Here are the things that I have found:
- Senescence: Human annotations to the plant senescence (GO:0010149) term. Senescence in plants is the process whereby cells die just before the shedding of an organ, whereas senscence in humans is the more general aging of cells that remain alive in the organism. We may need to make a new term for the human process, or add a synonym to the existing aging (GO:0007568) term.
- 8 manual annotations by BHF-UCL to plant senescence. I have reported this to GOA, and they will liaise with BHF-UCL and send back any terms changes that need to be made.
- 7 RGD ISO annotatations to the same term. Wrote to Simon Twigger.
- Lactation: Mammalian reproduction in chickens: There are 6 AgBase ISS annotations to GO:0001553 "luteinization" or GO:0007595 "lactation", which are both mammalian reproductive processes. Written to Fiona McCarthy.

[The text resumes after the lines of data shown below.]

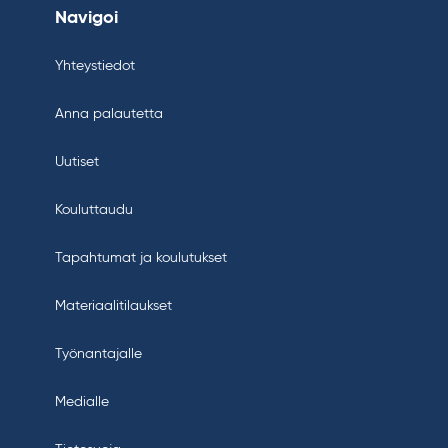
Navigoi
Yhteystiedot
Anna palautetta
Uutiset
Kouluttaudu
Tapahtumat ja koulutukset
Materiaalitilaukset
Työnantajalle
Medialle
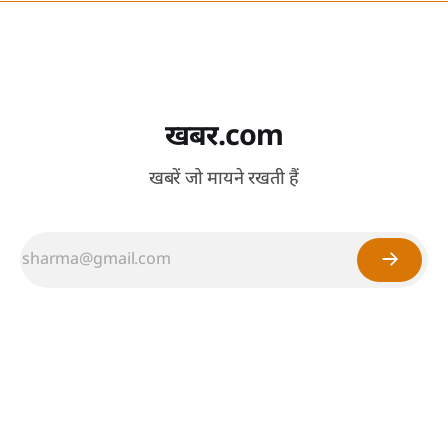
खबर.com
खबरें जो मायने रखती हैं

- phycobilisome: I will come back to phycobilisome GO:0030089 later as it needs some research.
- gastrulation with mouth forming first: 67 WormBase annotations to 'gastrulation with mouth forming first' GO:0001703. All are IEA. I Have written to Kimberly van Auken to ask if this is right.
- nucleus: 14 EcoCyc IEA annotations of E. coli gene products to 'nucleus' GO:0005634. Written to Jim Hu to ask about these.
- Emily is looking at the file too, and is making notes of the numbers of annotations errors found, and the fixes that she has applied. She is feeding this information back, along with any ontology errors that she finds.
- sensory perception GO:0007600 seems to be much less granular than its parent GO:0050890 cognition
- I need a taxon link for neurological system process, which is the ancestor that indicates involvement of the brain. TODO
- I need to add the cognitive part to the def of sensory perception. DONE
sensory perception old def:The series of events required for an organism to receive a sensory stimulus, convert it to a molecular signal, and recognize and characterize the signal.
new def: The series of events required for an organism to receive a sensory stimulus, convert it to a molecular signal, and recognize and characterize the signal. This is a neurological process.
cognition def: The operation of the mind by which an organism becomes aware of objects of thought or perception; it includes the mental activities associated with thinking, learning, and memory.